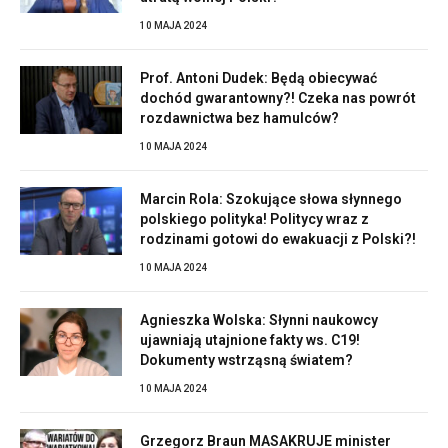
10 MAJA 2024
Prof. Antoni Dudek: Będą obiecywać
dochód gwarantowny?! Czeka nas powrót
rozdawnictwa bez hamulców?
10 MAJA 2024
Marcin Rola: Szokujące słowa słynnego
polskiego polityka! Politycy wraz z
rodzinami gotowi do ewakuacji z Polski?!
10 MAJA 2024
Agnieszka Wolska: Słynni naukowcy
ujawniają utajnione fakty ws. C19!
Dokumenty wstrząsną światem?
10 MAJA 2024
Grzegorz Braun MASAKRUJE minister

• • • •

Everything from the line with "rozdawnictwa bez hamulców?" through the line with "ujawniają utajnione fakty ws. C19!" in the listing above must be retyped exactly, with nothing added.

SOLUTION ▸
rozdawnictwa bez hamulców?
10 MAJA 2024
Marcin Rola: Szokujące słowa słynnego
polskiego polityka! Politycy wraz z
rodzinami gotowi do ewakuacji z Polski?!
10 MAJA 2024
Agnieszka Wolska: Słynni naukowcy
ujawniają utajnione fakty ws. C19!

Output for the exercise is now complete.